→ Required work
Please give back the listing exactly, without any of its pictures.

--- START ---

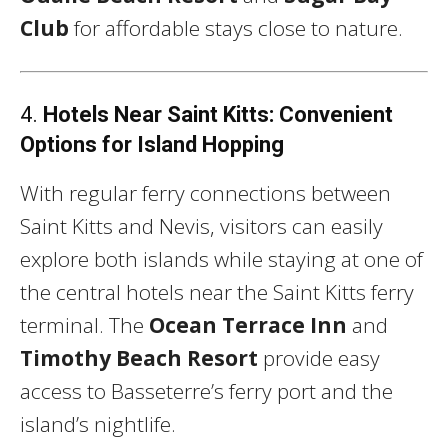
Club
for affordable stays close to nature.
4.
Hotels Near Saint Kitts: Convenient
Options for Island Hopping
With regular ferry connections between
Saint Kitts and Nevis, visitors can easily
explore both islands while staying at one of
the central hotels near the Saint Kitts ferry
terminal. The
Ocean Terrace Inn
and
Timothy Beach Resort
provide easy
access to Basseterre’s ferry port and the
island’s nightlife.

--- END ---

→ Result of this task
Club
for affordable stays close to nature.
4.
Hotels Near Saint Kitts: Convenient
Options for Island Hopping
With regular ferry connections between
Saint Kitts and Nevis, visitors can easily
explore both islands while staying at one of
the central hotels near the Saint Kitts ferry
terminal. The
Ocean Terrace Inn
and
Timothy Beach Resort
provide easy
access to Basseterre’s ferry port and the
island’s nightlife.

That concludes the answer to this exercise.